Review: Recursion

The premise on the book jacket of Recursion is intriguing: people are being flooded with false memories.

Blake Crouch's story goes further than you could possibly imagine — and it will keep you turning pages long into the wee hours of the morning.

NYPD Detective Barry Sutton comes face-to-face with a person afflicted with False Memory Syndrome as she contemplates her own demise from the side of a high rise building in Manhattan. For her, the memories are real, vivid, and heartbreaking. But how can they be, when reality provides different facts? 

Sutton isn't convinced she is right — but he also is not convinced she is wrong. On a hunch, he pursues the case to Long Island, a decision that changes his life.

Time is running out for Helena Smith's neuroscience research: her mother is losing all of her memories due to advancing Alzheimer's. She wants to find a way to save her mother's memories and halt the devastation of the disease. One night, she is offered a chance to work on her project in a way she never thought possible.

Alas, in Blake Crouch's thriller, nothing is as it appears. With twists, turns, and amazing leaps, characters careen near disaster in ways that keeps readers riveted.

I literally did not put this book down once I started it. I buried my nose in it and walked slowly from room to room, propping it up for meals, moving it off my lap to make room for a cat from time to time. I stayed up way past my bedtime — and only when I was exhausted did I find a safe place to slip in my "quitter strip" until the next morning.

I liked the characters: a police officer with tragic loss and soaring opportunity, a desperate neuroscientist racing for a cure to a heartbreaking disease, a handful of good-intentioned scientists who try to do the right thing, a sad spouse with all-consuming grief.
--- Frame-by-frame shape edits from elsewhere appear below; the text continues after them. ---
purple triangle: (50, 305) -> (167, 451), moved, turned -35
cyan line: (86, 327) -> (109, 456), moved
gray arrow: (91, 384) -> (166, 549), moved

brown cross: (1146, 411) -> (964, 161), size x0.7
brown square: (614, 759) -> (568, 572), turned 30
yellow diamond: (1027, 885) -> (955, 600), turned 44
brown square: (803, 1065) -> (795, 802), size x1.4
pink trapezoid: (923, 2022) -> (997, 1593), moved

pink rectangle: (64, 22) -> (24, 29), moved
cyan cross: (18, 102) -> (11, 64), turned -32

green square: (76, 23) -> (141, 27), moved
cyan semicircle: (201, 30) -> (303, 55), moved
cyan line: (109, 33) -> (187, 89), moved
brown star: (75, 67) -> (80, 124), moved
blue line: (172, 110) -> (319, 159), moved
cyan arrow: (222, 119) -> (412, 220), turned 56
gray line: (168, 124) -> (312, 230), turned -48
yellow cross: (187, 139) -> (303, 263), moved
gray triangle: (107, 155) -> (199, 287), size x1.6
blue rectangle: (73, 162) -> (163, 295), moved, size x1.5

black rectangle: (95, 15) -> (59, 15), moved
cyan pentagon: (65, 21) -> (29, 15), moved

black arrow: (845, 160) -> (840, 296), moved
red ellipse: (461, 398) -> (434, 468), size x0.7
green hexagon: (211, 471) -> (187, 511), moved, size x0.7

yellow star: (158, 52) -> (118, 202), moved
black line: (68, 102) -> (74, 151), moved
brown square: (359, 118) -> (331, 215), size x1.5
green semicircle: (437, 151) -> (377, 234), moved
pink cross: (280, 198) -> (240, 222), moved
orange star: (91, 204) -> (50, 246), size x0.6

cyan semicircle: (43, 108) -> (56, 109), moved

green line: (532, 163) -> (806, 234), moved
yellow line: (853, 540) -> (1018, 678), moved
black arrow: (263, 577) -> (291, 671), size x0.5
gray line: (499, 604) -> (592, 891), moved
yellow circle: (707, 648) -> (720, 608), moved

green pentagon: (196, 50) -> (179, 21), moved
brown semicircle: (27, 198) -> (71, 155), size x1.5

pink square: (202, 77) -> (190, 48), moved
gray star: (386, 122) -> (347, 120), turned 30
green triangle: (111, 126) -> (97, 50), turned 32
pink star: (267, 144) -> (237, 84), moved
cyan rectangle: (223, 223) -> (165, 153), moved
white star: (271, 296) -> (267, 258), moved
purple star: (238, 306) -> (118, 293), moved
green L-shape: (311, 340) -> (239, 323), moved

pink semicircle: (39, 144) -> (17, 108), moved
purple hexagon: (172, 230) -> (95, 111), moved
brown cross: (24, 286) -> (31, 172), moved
I even liked the villains: the person who removes all limitations so Helena can save the world, the good-intentioned bureaucrats who have no choice but to follow bad decisions or lose all access to the tool they should not have loosed in the first place.

The ending was perfect, and the acknowledgements were charming; Crouch seems like a good friend as well as a bang-up writer. I have one of his earlier novels on my shelves; once I get my breath back, I may step into those pages, if I dare.

Read this book if you like excitement, wonder, just enough science to make the fiction believable, and just enough fiction to make the science approachable.